Data excerpts
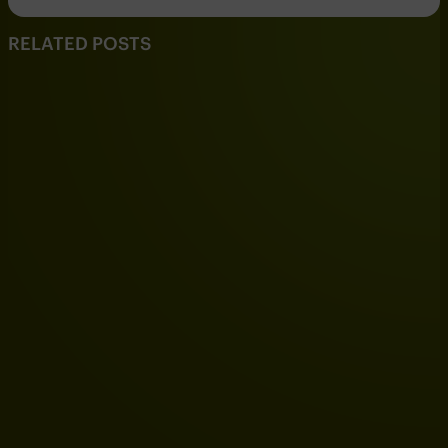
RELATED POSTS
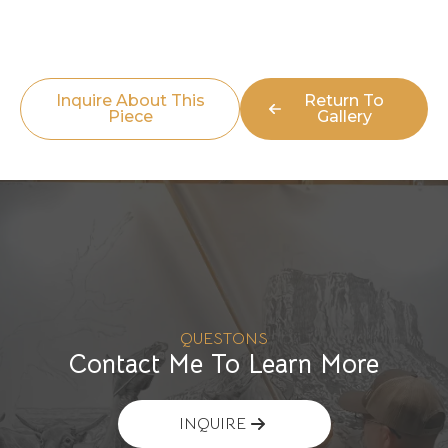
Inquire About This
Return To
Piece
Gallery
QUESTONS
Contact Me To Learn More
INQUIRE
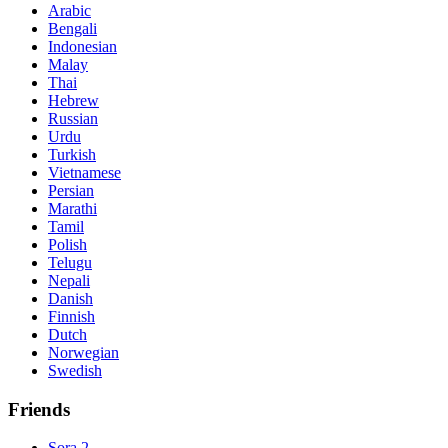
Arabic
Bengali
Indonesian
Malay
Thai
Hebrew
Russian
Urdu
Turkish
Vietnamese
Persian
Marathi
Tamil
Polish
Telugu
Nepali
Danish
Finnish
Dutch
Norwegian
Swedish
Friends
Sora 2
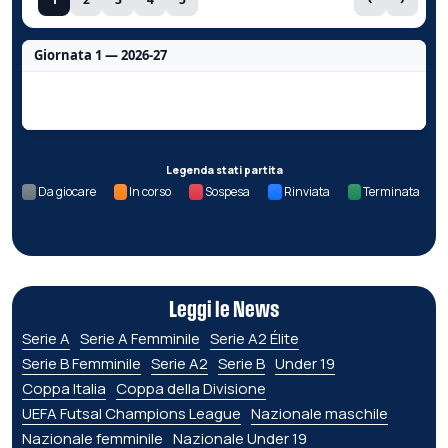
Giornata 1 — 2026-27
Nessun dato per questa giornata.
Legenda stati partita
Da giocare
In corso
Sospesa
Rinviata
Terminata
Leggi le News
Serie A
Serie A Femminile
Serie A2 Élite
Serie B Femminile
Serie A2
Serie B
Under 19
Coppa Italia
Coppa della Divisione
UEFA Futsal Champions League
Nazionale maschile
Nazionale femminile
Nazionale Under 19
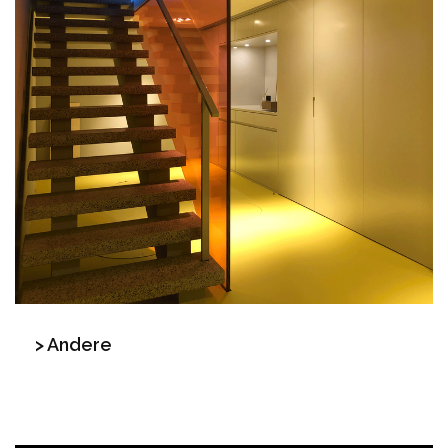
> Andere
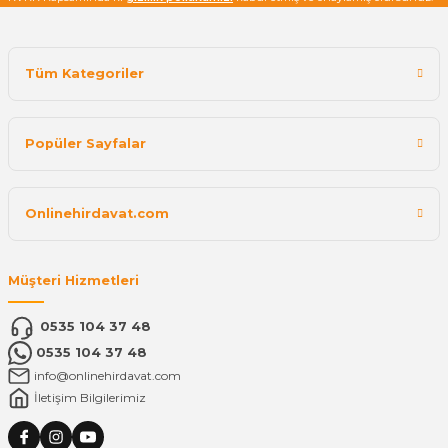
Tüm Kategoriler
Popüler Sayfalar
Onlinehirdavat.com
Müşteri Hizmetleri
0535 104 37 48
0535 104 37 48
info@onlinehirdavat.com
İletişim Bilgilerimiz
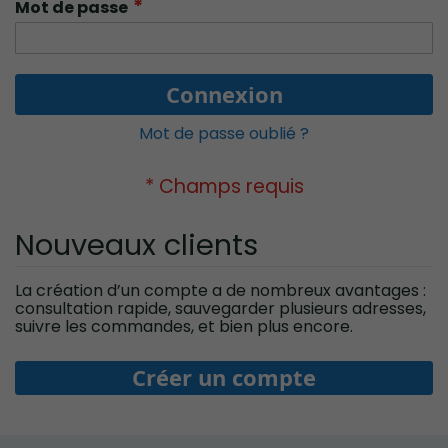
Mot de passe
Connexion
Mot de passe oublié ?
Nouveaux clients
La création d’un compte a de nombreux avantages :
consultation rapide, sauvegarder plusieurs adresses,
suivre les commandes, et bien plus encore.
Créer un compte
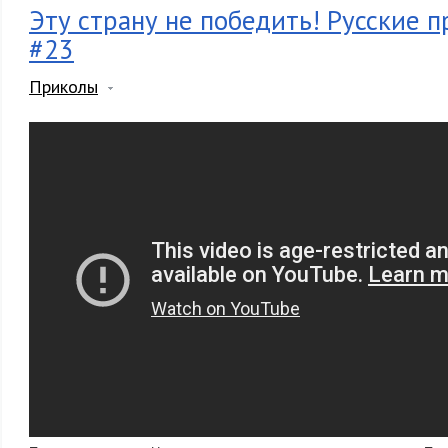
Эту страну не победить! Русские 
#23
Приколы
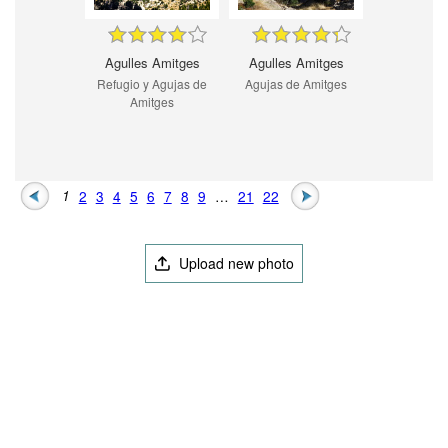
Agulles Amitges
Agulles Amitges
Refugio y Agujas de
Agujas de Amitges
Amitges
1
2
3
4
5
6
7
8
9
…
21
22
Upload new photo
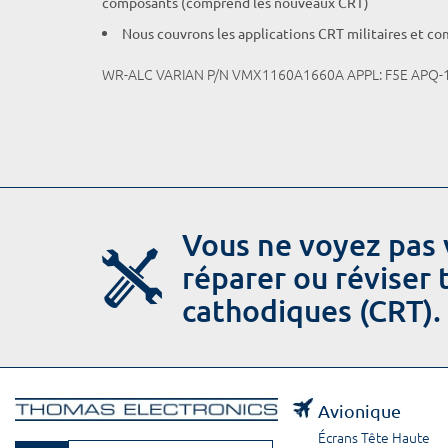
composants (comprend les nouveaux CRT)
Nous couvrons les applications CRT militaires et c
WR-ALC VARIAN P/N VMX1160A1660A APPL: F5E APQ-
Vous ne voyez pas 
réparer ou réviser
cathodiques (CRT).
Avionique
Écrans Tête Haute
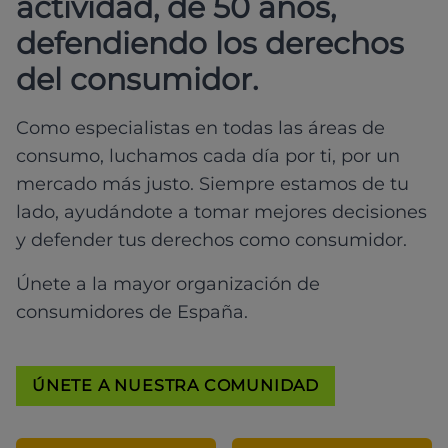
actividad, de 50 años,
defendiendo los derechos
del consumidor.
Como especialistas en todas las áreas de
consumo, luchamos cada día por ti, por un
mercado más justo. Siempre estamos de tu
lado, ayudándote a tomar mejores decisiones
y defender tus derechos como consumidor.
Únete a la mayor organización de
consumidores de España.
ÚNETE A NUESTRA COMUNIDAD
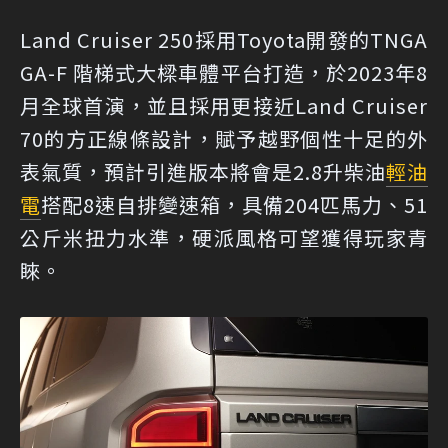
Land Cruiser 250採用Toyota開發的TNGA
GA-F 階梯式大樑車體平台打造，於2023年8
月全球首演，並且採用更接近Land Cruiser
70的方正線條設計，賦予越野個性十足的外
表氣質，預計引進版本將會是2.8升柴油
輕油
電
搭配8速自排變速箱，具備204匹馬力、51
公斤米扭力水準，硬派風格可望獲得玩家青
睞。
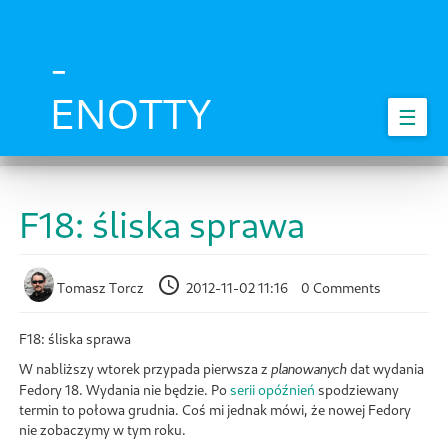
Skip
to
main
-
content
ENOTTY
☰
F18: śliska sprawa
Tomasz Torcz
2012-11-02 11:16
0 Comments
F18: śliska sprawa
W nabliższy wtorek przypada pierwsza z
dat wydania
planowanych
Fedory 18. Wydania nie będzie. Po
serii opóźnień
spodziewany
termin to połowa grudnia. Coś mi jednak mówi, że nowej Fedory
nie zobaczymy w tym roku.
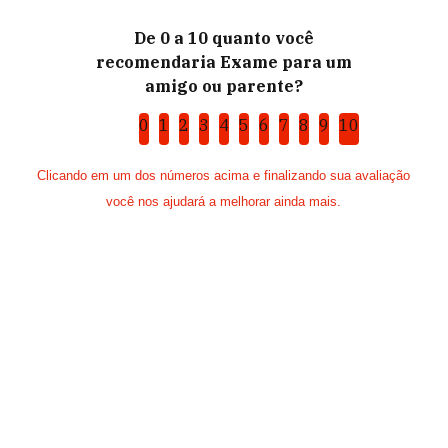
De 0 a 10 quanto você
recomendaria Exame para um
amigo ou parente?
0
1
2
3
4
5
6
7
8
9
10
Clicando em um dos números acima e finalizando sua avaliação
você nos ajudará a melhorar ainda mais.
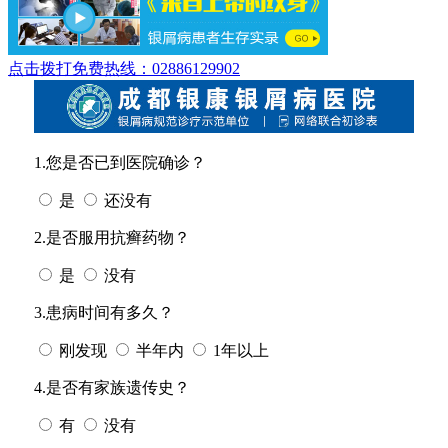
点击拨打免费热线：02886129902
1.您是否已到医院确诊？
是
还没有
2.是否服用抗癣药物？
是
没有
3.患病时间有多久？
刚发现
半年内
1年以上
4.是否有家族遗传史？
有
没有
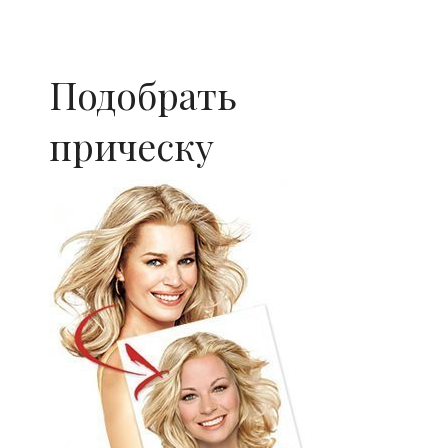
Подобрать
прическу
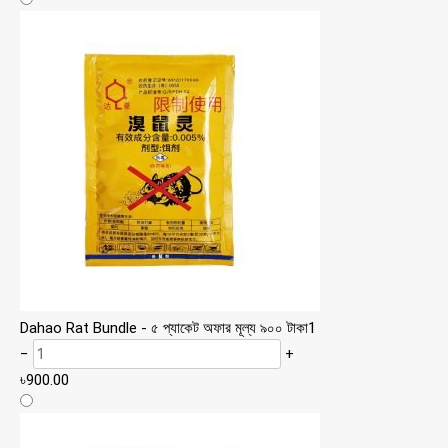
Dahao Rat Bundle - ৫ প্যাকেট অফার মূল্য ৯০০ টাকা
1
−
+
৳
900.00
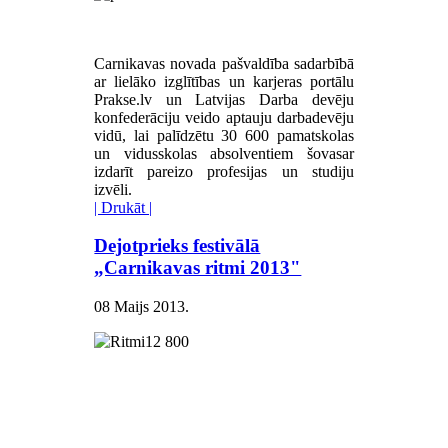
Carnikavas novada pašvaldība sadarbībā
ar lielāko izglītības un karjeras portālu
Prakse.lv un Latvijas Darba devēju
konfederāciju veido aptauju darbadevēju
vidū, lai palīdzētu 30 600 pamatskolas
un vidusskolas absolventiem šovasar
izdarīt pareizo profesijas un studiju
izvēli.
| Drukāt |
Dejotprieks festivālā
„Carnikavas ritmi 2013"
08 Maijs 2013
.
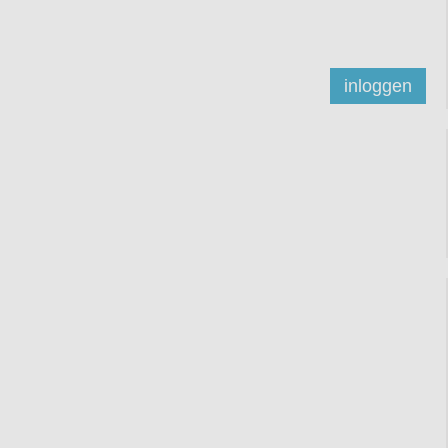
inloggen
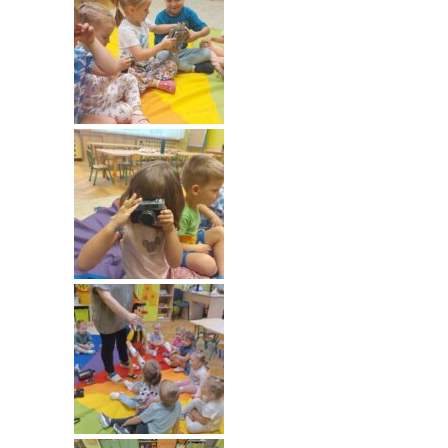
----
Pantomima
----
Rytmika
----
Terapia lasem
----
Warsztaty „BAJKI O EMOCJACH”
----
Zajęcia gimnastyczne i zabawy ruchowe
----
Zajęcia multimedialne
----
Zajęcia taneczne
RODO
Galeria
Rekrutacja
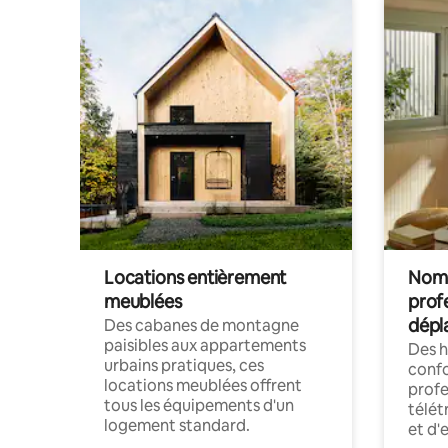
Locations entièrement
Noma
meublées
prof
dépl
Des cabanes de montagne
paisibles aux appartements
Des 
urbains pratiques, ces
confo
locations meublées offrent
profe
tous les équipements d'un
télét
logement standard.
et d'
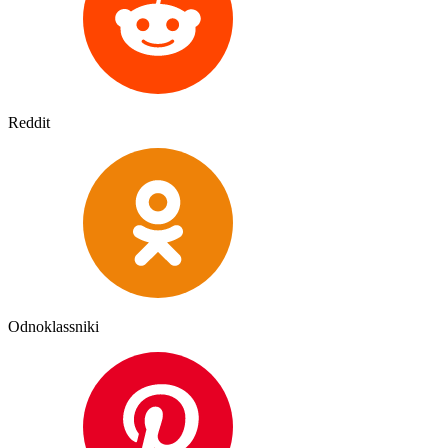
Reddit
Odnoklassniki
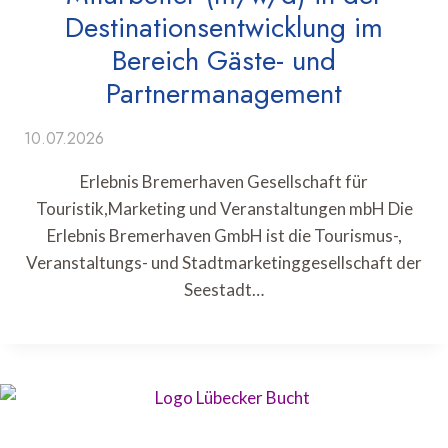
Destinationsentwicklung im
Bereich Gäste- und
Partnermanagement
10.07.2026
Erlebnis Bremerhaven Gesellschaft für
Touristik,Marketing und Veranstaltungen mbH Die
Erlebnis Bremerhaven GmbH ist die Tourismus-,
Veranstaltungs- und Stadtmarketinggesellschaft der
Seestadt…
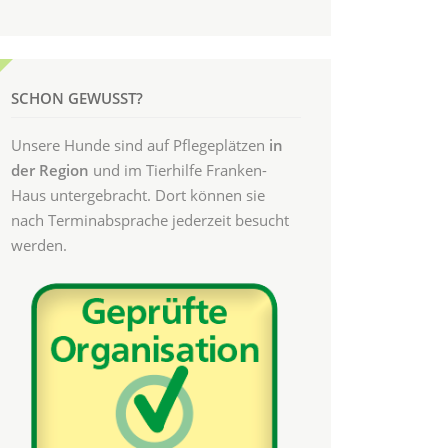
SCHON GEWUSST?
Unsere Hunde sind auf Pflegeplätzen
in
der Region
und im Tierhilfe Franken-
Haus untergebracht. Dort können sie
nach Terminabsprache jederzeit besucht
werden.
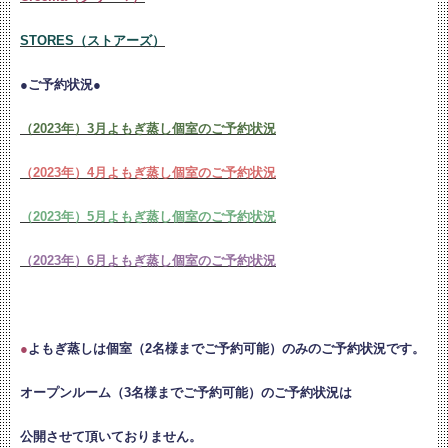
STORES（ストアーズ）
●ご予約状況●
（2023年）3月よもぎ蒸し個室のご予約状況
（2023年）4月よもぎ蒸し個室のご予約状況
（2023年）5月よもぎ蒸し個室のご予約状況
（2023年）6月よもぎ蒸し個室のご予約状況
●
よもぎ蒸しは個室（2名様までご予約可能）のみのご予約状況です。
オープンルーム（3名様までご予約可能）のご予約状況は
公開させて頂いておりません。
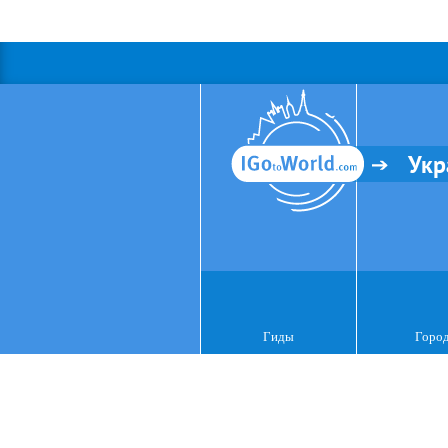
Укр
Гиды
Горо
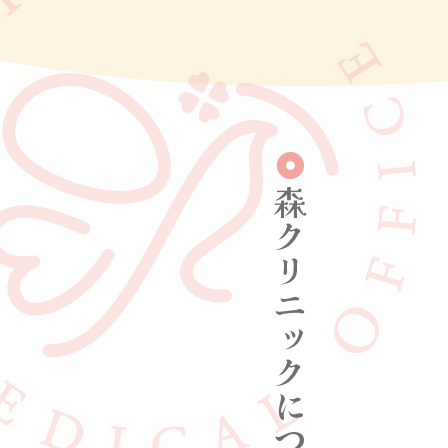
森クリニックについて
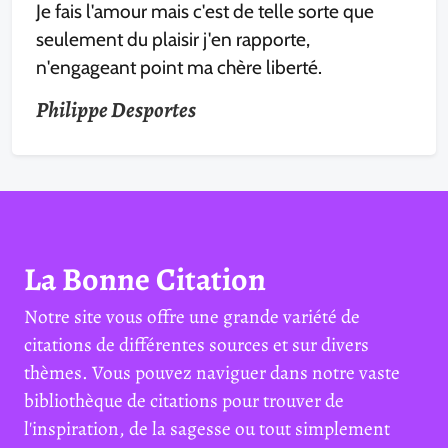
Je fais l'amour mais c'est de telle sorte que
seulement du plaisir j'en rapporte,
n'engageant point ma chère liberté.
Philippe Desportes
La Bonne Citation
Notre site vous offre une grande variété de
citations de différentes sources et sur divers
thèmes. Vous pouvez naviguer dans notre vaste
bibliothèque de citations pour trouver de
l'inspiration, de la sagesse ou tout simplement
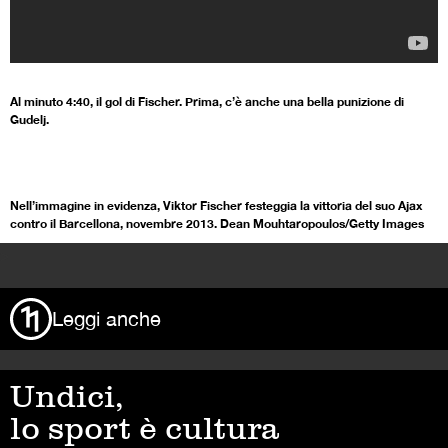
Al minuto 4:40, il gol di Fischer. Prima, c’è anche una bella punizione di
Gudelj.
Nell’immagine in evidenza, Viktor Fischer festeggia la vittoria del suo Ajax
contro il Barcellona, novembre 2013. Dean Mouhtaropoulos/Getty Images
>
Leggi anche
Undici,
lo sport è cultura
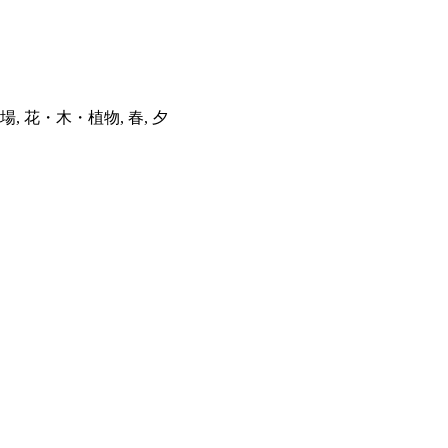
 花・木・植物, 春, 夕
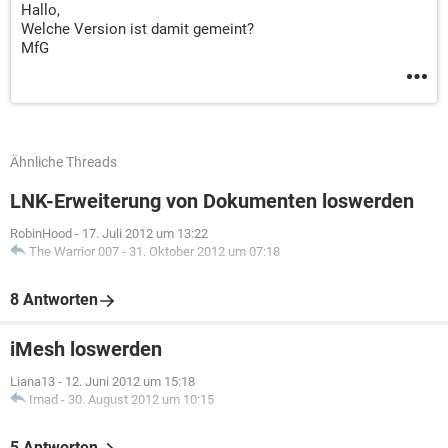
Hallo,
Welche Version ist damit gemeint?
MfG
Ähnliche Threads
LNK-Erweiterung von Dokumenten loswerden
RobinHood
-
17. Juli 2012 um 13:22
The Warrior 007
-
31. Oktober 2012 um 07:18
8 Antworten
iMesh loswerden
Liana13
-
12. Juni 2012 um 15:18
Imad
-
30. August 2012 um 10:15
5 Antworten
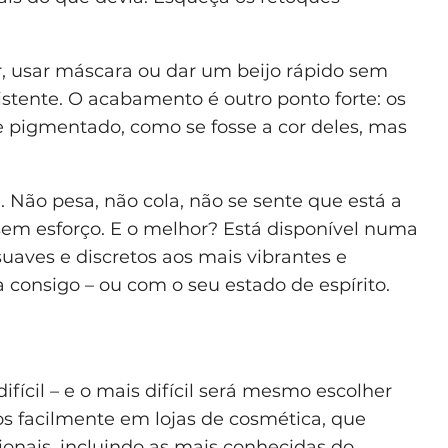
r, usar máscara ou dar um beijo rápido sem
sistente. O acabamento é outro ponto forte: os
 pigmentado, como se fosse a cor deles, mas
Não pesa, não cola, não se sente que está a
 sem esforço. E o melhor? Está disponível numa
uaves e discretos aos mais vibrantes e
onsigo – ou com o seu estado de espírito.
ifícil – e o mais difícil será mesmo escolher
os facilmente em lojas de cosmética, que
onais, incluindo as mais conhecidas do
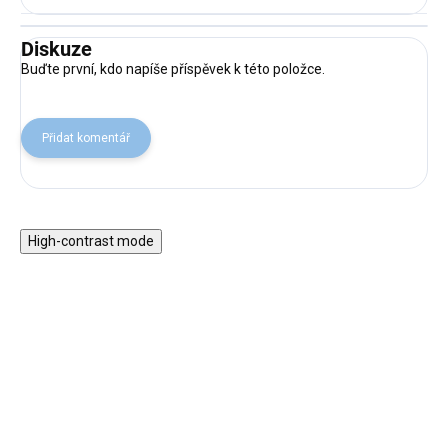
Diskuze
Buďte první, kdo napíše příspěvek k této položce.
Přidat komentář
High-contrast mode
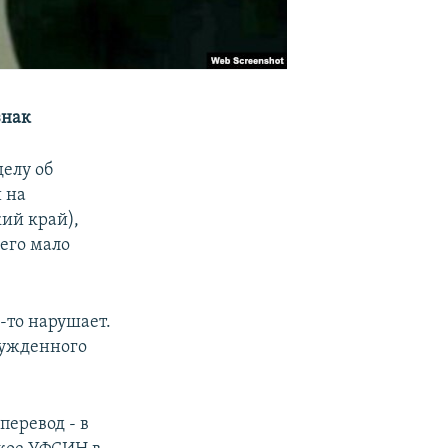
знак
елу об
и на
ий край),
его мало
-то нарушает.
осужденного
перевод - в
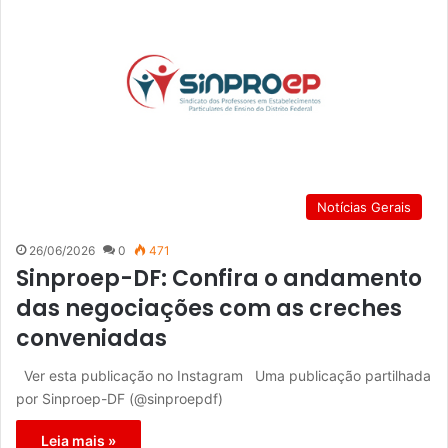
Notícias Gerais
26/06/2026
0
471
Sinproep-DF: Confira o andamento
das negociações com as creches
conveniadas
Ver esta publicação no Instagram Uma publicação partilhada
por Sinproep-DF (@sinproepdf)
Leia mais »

• [Work item]
Going by the data above, the answer is exactly the lines from the one holding "y defender tus derechos como consumidor." to the one holding "W nabliższy wtorek przypada pierwsza z", both kept, with the pictures left out.

• [Response area]
y defender tus derechos como consumidor.
Únete a la mayor organización de
consumidores de España.
ÚNETE A NUESTRA COMUNIDAD
Land Cruiser 250採用Toyota開發的TNGA
GA-F 階梯式大樑車體平台打造，於2023年8
月全球首演，並且採用更接近Land Cruiser
70的方正線條設計，賦予越野個性十足的外
表氣質，預計引進版本將會是2.8升柴油
輕油
電
搭配8速自排變速箱，具備204匹馬力、51
公斤米扭力水準，硬派風格可望獲得玩家青
睞。
Skip
to
main
-
content
ENOTTY
☰
F18: śliska sprawa
Tomasz Torcz
2012-11-02 11:16
0 Comments
F18: śliska sprawa
W nabliższy wtorek przypada pierwsza z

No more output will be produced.